By Katie Eder – NJ Biz

May 31, 2012 – Ahead of tomorrow’s monthly jobs report by the Bureau of Labor Statistics, private-sector nonfarm employment grew by 133,000 jobs in the United States in May, according to data released today by Roseland, New Jersey-based Automatic Data Processing, which revised its April worker increase down from the initial report of 119,000 to 113,000.
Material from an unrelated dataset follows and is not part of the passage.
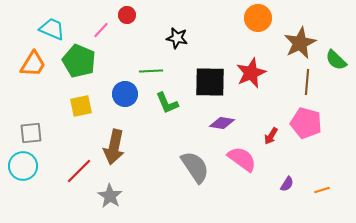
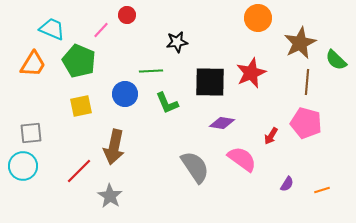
black star: moved 4 px down; rotated 20 degrees counterclockwise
(BIZ INDIA Editor’s Note: To get some perspective, 133,000 jobs is a gain of less than one-thousandth of one percent (.009) of the total U.S. workforce of 142,058,809 people today. In other words, relatively negligible growth. This is a loss of about three million jobs, in the last four years. The workforce on June 1, 2008 was 145,010,025).
Joel Prakken, chairman of Macroeconomic Advisers LLC, which co-authors the monthly report with ADP, said May’s job numbers were “disappointing, but hardly surprising, given the tepid macroeconomic data,” such as growth in the gross domestic product falling below 2 percent.

“Looking at a post-World War II economy, one might expect to see monthly employment gains three times the size of today’s,” Prakken said. Uncertainties over the euro and the so-called 2013 “fiscal cliff” looming if the George Bush-era tax cuts are allowed to expire “are weighing down on people to invest and to hire. Until the veil of uncertainty is lifted, we’ll continue to have notable declines in employment.”

Prakken said today’s numbers “confirm the deceleration of employment that we saw last month.”

“Unless there is further decline in the labor participation rate, it’s unlikely the national unemployment rate will tick down,” Prakken said. “It could even rise.”

According to Naroff Economic Advisors Inc. President Joel Naroff, disappointing employment figures in May are “a warning sign” for slowing job growth.

“Today’s data shows stronger growth than in April, which is positive, but it doesn’t show really much growth at all,” Naroff said. “We need to grow in the 175,000 to 200,000 range just to say we’re doing OK. It may take a year or 18 months before we see a significant increase in employment.”

Naroff said when the state Department of Labor and Workforce Development releases its employment data for May, “even if we get a negative number in private-sector employment, it doesn’t dissuade me that the state is getting better.”
According to Prakken, while the service-providing sector makes up 70 percent of the U.S. economy, it added 132,000 of the 133,000 total jobs in May.”The pop in goods production is over, and the service economy is struggling to hold up employment,” Prakken said. “It has to keep chugging along now.”

The goods-producing sector grew by only 1,000 jobs; within that sector, manufacturing and construction shed 3,000 jobs for a second consecutive monthly decline — after a combined gain of 36,000 jobs in March, which Prakken said was driven in part by unusually warm weather during the winter months.
The financial services sector marked its 10th consecutive monthly growth by adding 8,000 jobs, according to the report.The majority of the employment growth in May was on small and midsize payrolls, as companies with up to 49 employees added 67,000 jobs, and another 57,000 were added on mid-size payrolls. Companies with 500 or more employees added only 9,000 jobs, according to the report.

The report’s numbers — compiled by ADP using payroll records — include only private-sector jobs. The federal Bureau of Labor Statistics will release nonfarm payroll employment results, which includes government employees, on Friday.